Would you transcribe each entry exactly as it stands, omitting the pictures?

■ Page images and extracted text ■
——————

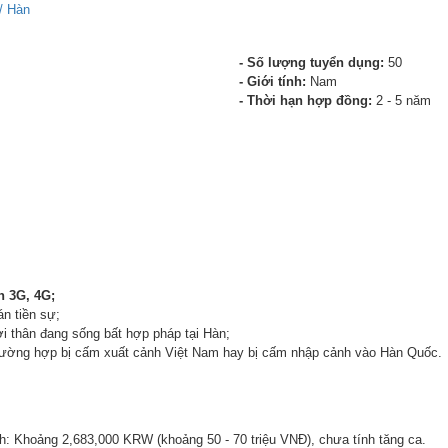
/ Hàn
- Số lượng tuyển dụng:
50
- Giới tính:
Nam
- Thời hạn hợp đồng:
2 - 5 năm
n 3G, 4G;
án tiền sự;
i thân đang sống bất hợp pháp tại Hàn;
rường hợp bị cấm xuất cảnh Việt Nam hay bị cấm nhập cảnh vào Hàn Quốc.
nh: Khoảng 2,683,000 KRW (khoảng 50 - 70 triệu VNĐ), chưa tính tăng ca.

——————

■ ANSWER SPACE ■
/ Hàn
- Số lượng tuyển dụng:
50
- Giới tính:
Nam
- Thời hạn hợp đồng:
2 - 5 năm
n 3G, 4G;
án tiền sự;
i thân đang sống bất hợp pháp tại Hàn;
rường hợp bị cấm xuất cảnh Việt Nam hay bị cấm nhập cảnh vào Hàn Quốc.
nh: Khoảng 2,683,000 KRW (khoảng 50 - 70 triệu VNĐ), chưa tính tăng ca.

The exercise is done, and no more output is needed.